According to the study, “an hour worked in the Duke Health system went from being more dangerous than an hour outside work to being more than three times safer.”

“Both the spread data and the prevalence data suggest that the prevention efforts worked, or at least that something about the organization keeps infection rates below what they are outside the organization,” it concludes.

The text indicates, then, that it was not the confinements, the threats of fines, nor the curfews that reduced the contagions, it was the prevention and the activation of the economy, which, contrary to what Hiltzik says, improved the country’s outlook.

In addition, there are data that reveal that although in the world some confinements were effective, specifically in the United States there was no need for so many restrictions. In states where there were no strict closures, the cases of contagion did not increase; while in cities with greater restrictions the COVID-19 figures did worsen.

For example, in California, the Democratic governor Gavin Newsom established a strict confinement, and even so, there were record numbers of cases and deaths from coronavirus; on the other hand, in states such as Texas or Florida, where the measures were relaxed, there were fewer infections and deaths in the pandemic.

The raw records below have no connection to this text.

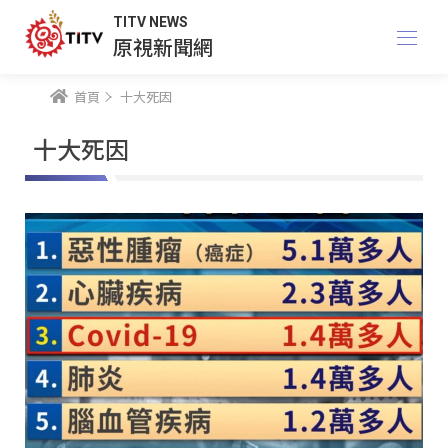
TITV NEWS
原視新聞網
首頁
十大死因
十大死因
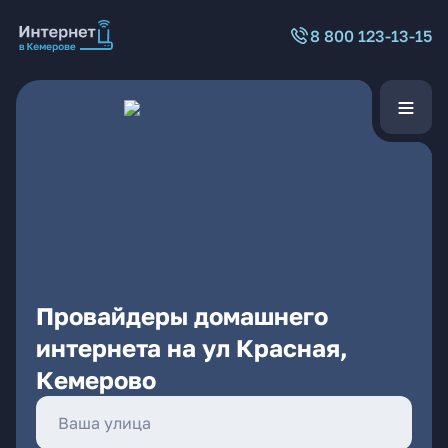
8 800 123-13-15
Провайдеры домашнего
интернета на ул Красная,
Кемерово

In April, Texas and Florida registered fewer cases of coronavirus (COVID-19) than Michigan, Pennsylvania and New York, according to official data collected by the Centers for Disease Control and Prevention (CDC).

Texas had as many as a quarter as many cases as Michigan, even though it had no restrictions and 20 million more people.

All this proves that the Los Angeles Times is lying; at least in the United States, confinements did hurt the economy, they did not in all cases save lives, and the states with the most freedom were proven right.

Children fell behind in their classes and suffered psychological damage from the lockdowns, executive orders like Cuomo’s would have caused the deaths of hundreds of seniors and the economy fell to dismal numbers and all this, not because Americans decided to stay home, but because they were actually forced to do so.